Problem details:
Copy out every line of the data that follows, exactly.

*****

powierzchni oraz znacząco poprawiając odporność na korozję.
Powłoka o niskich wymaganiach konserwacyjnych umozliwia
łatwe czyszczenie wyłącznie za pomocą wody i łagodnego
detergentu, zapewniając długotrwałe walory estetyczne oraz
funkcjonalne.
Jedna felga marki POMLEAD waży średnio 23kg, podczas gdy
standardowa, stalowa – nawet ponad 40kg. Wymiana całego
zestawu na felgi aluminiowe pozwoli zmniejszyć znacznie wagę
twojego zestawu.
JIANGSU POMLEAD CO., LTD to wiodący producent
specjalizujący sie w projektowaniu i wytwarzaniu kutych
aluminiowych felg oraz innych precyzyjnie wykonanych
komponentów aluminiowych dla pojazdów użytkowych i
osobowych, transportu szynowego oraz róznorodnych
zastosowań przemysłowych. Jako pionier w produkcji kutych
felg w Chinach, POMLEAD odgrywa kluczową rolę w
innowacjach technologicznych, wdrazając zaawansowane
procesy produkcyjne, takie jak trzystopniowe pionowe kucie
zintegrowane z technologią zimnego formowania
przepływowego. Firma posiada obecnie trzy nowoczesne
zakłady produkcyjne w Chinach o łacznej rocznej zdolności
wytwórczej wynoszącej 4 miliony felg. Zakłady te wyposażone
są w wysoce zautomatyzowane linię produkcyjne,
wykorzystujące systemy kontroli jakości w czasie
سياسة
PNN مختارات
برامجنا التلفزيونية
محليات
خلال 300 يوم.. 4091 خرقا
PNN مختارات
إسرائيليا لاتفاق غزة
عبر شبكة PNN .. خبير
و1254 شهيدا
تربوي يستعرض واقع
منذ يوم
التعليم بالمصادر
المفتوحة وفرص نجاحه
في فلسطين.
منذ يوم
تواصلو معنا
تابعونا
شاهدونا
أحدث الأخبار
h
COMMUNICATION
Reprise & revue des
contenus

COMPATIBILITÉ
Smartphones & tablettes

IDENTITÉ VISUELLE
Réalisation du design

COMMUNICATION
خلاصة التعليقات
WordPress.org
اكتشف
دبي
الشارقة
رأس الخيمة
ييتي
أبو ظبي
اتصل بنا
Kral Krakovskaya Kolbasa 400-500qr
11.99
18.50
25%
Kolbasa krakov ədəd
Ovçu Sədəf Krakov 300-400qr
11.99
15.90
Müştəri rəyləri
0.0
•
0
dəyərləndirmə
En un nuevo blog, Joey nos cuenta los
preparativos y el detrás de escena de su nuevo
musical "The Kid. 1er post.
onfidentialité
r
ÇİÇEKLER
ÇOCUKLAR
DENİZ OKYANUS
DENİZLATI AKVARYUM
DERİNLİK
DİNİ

*****

Result for this task:
powierzchni oraz znacząco poprawiając odporność na korozję.
Powłoka o niskich wymaganiach konserwacyjnych umozliwia
łatwe czyszczenie wyłącznie za pomocą wody i łagodnego
detergentu, zapewniając długotrwałe walory estetyczne oraz
funkcjonalne.
Jedna felga marki POMLEAD waży średnio 23kg, podczas gdy
standardowa, stalowa – nawet ponad 40kg. Wymiana całego
zestawu na felgi aluminiowe pozwoli zmniejszyć znacznie wagę
twojego zestawu.
JIANGSU POMLEAD CO., LTD to wiodący producent
specjalizujący sie w projektowaniu i wytwarzaniu kutych
aluminiowych felg oraz innych precyzyjnie wykonanych
komponentów aluminiowych dla pojazdów użytkowych i
osobowych, transportu szynowego oraz róznorodnych
zastosowań przemysłowych. Jako pionier w produkcji kutych
felg w Chinach, POMLEAD odgrywa kluczową rolę w
innowacjach technologicznych, wdrazając zaawansowane
procesy produkcyjne, takie jak trzystopniowe pionowe kucie
zintegrowane z technologią zimnego formowania
przepływowego. Firma posiada obecnie trzy nowoczesne
zakłady produkcyjne w Chinach o łacznej rocznej zdolności
wytwórczej wynoszącej 4 miliony felg. Zakłady te wyposażone
są w wysoce zautomatyzowane linię produkcyjne,
wykorzystujące systemy kontroli jakości w czasie
سياسة
PNN مختارات
برامجنا التلفزيونية
محليات
خلال 300 يوم.. 4091 خرقا
PNN مختارات
إسرائيليا لاتفاق غزة
عبر شبكة PNN .. خبير
و1254 شهيدا
تربوي يستعرض واقع
منذ يوم
التعليم بالمصادر
المفتوحة وفرص نجاحه
في فلسطين.
منذ يوم
تواصلو معنا
تابعونا
شاهدونا
أحدث الأخبار
h
COMMUNICATION
Reprise & revue des
contenus

COMPATIBILITÉ
Smartphones & tablettes

IDENTITÉ VISUELLE
Réalisation du design

COMMUNICATION
خلاصة التعليقات
WordPress.org
اكتشف
دبي
الشارقة
رأس الخيمة
ييتي
أبو ظبي
اتصل بنا
Kral Krakovskaya Kolbasa 400-500qr
11.99
18.50
25%
Kolbasa krakov ədəd
Ovçu Sədəf Krakov 300-400qr
11.99
15.90
Müştəri rəyləri
0.0
•
0
dəyərləndirmə
En un nuevo blog, Joey nos cuenta los
preparativos y el detrás de escena de su nuevo
musical "The Kid. 1er post.
onfidentialité
r
ÇİÇEKLER
ÇOCUKLAR
DENİZ OKYANUS
DENİZLATI AKVARYUM
DERİNLİK
DİNİ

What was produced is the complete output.